Data provided: Begin
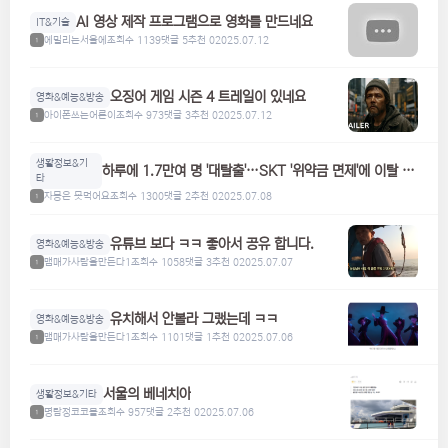
AI 영상 제작 프로그램으로 영화를 만드네요
IT&기술
에밀리는서울에
조회수 1139
댓글 5
추천 0
2025.07.12
1
오징어 게임 시즌 4 트레일이 있네요
영화&예능&방송
아이폰쓰는어른이
조회수 973
댓글 3
추천 0
2025.07.12
1
생활정보&기
하루에 1.7만여 명 '대탈출'…SKT '위약금 면제'에 이탈 급
타
증
자몽은 못먹어요
조회수 1300
댓글 2
추천 0
2025.07.08
1
유튜브 보다 ㅋㅋ 좋아서 공유 합니다.
영화&예능&방송
맴매가사람을만든다1
조회수 1058
댓글 3
추천 0
2025.07.07
1
유치해서 안볼라 그랬는데 ㅋㅋ
영화&예능&방송
맴매가사람을만든다1
조회수 1101
댓글 1
추천 0
2025.07.06
1
서울의 베네치아
생활정보&기타
명탐정코코볼
조회수 957
댓글 2
추천 0
2025.07.06
1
Data provided: End
Your task => Without including any pictures, output all the entries above exactly.

Exercise answer =>
AI 영상 제작 프로그램으로 영화를 만드네요
IT&기술
에밀리는서울에
조회수 1139
댓글 5
추천 0
2025.07.12
1
오징어 게임 시즌 4 트레일이 있네요
영화&예능&방송
아이폰쓰는어른이
조회수 973
댓글 3
추천 0
2025.07.12
1
생활정보&기
하루에 1.7만여 명 '대탈출'…SKT '위약금 면제'에 이탈 급
타
증
자몽은 못먹어요
조회수 1300
댓글 2
추천 0
2025.07.08
1
유튜브 보다 ㅋㅋ 좋아서 공유 합니다.
영화&예능&방송
맴매가사람을만든다1
조회수 1058
댓글 3
추천 0
2025.07.07
1
유치해서 안볼라 그랬는데 ㅋㅋ
영화&예능&방송
맴매가사람을만든다1
조회수 1101
댓글 1
추천 0
2025.07.06
1
서울의 베네치아
생활정보&기타
명탐정코코볼
조회수 957
댓글 2
추천 0
2025.07.06
1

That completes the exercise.